You will understand this page best if you have read Introduction to statistics and Inferential statistics.

The difference between level of significance (alpha) and the p-value

A low p-value indicates that the observed result, or a more extreme one, would be unlikely under the null model. We reject the null hypothesis in favor of an alternative hypothesis, without this implying that the alternative hypothesis has been assigned a probability. But exactly how low must the p-value be for us to take this step? This threshold should be determined from case to case and is known as the level of significance, or alpha.

We use inferential statistics to calculate a p-value.  The next step is to compare this calculated p-value against our predetermined level of significance (alpha). If the p-value is below alpha, we reject the null hypothesis and consider the alternative hypothesis to be the most plausible. Conversely, if the p-value is higher than alpha, we cannot reject the null hypothesis; our results do not provide enough evidence to contradict it..

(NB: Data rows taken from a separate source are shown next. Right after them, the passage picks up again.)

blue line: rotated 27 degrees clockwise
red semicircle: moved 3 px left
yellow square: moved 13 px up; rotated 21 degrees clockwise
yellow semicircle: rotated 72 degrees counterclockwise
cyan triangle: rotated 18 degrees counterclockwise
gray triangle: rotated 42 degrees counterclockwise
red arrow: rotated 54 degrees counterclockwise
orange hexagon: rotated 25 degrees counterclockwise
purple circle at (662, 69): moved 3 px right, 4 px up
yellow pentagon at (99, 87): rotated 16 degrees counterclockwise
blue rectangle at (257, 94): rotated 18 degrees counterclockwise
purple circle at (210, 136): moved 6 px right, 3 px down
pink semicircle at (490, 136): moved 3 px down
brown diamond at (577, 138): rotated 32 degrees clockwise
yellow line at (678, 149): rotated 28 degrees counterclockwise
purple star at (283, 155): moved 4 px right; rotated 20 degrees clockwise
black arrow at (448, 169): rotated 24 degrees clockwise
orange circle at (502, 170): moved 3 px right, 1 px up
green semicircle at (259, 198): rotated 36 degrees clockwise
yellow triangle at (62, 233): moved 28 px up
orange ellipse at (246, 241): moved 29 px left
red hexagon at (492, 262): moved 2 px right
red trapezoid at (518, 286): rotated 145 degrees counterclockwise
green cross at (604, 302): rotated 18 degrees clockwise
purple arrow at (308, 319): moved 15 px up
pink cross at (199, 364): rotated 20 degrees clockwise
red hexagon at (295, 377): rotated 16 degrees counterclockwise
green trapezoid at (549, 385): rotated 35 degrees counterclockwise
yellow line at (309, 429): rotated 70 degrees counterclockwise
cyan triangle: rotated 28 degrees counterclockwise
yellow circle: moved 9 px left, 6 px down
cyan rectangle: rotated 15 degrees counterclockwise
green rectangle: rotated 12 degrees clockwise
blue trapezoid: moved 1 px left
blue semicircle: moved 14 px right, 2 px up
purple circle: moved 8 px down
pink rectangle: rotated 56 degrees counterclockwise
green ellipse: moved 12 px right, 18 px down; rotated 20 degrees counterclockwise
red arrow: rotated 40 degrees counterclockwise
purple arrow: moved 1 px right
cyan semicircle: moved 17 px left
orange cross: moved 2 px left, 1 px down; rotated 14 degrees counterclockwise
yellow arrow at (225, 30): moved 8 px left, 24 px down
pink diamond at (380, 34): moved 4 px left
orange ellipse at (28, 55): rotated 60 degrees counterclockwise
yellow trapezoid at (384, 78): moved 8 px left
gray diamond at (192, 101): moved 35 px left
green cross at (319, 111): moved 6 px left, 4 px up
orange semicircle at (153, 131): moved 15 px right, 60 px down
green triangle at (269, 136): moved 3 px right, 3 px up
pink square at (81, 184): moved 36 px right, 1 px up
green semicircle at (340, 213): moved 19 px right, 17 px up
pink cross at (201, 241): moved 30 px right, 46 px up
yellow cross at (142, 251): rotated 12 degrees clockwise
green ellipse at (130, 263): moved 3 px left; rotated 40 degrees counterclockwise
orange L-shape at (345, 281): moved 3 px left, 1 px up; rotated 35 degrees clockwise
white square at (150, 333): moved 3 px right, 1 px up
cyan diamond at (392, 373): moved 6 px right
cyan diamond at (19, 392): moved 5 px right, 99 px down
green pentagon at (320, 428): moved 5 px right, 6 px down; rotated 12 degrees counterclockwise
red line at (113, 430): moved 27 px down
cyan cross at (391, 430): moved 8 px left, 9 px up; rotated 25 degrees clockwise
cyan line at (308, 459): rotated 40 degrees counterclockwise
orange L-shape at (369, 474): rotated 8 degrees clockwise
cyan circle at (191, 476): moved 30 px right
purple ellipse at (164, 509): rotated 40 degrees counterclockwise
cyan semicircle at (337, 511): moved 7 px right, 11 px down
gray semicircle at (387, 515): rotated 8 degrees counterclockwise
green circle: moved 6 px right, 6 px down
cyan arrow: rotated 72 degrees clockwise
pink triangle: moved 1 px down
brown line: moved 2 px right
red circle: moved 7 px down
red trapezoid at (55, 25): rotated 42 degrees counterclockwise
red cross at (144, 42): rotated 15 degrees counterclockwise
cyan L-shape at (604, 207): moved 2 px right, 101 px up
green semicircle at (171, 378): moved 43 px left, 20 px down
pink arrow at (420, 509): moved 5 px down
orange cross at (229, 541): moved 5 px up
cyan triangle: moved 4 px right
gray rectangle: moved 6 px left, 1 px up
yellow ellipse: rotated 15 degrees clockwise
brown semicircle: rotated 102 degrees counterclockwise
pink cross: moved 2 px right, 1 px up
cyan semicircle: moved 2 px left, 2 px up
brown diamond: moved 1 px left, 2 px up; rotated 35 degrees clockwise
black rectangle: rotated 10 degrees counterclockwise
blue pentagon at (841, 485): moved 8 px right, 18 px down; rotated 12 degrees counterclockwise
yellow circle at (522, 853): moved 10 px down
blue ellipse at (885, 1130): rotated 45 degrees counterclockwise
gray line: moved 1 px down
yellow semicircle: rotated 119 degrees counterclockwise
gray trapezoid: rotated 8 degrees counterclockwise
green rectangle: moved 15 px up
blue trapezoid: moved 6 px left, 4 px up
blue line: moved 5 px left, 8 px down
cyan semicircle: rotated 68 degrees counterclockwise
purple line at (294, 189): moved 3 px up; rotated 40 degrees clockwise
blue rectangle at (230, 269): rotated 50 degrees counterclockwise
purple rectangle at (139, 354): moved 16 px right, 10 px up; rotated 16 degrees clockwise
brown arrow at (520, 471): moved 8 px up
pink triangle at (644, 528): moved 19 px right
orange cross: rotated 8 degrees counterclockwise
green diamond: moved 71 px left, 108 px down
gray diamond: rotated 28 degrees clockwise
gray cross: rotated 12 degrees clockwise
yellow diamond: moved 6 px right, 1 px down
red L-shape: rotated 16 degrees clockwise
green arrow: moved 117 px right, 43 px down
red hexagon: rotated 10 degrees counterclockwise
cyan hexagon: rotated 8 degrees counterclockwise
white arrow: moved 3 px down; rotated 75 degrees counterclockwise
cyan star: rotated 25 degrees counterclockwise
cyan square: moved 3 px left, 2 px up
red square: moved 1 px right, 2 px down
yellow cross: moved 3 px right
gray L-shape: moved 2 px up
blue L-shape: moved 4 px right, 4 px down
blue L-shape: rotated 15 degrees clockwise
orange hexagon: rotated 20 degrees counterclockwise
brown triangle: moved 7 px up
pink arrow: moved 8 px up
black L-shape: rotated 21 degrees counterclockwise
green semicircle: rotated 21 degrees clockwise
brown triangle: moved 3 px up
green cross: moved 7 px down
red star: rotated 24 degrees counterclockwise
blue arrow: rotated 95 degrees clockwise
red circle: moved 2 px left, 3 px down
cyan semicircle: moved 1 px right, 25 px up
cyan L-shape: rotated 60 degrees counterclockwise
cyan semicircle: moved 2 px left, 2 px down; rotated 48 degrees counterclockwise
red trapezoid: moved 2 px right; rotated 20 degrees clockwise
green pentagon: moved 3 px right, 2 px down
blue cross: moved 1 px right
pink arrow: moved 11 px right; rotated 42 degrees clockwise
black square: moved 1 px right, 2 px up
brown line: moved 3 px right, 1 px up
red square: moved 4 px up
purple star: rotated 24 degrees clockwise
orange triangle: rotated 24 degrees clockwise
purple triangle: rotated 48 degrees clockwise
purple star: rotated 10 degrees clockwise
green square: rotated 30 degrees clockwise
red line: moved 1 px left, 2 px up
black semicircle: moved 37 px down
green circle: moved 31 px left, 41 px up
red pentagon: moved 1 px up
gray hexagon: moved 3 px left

By tradition, alpha is most often set to ≤0.05. Therefore, a p-value of 0.045 would be classified as statistically significant, while a p-value of 0.055 would not. However, it is crucial to remember that this ≤0.05 threshold is not black and white. In reality, findings of p=0.045 and p=0.055 are statistically very similar. Because of this, exact p-values should always be reported, rather than simply stating whether a finding was “significant” or not.

In summary: The level of significance (alpha) is a fixed limit determined by the researcher, usually in advance. It does not depend on our observations and is not calculated; rather, it is a conscious decision based on the safety margin needed to avoid making a Type I error (a false positive). The p-value, on the other hand, is calculated from the observed data using a specified statistical test and model assumptions.

The level of significance and pure chance

Assume we want to know which variables differ between two groups, those who have experienced an illness compared to those who have not (or it could be those who say yes to a question compared to those who say no). Also assume that we want to investigate 50 different variables, some being categorical while others are continuous.  Using chi-square or t-test to compare the two groups would result in 50 p-values, some below and some above 0.05. However, a p-value ≤0.05 can occur by pure chance without representing a real difference between groups. The probability to wrongly reject the null hypothesis (believe that a low p-value represents something else than pure chance) increases the more tests we do (Figure 1).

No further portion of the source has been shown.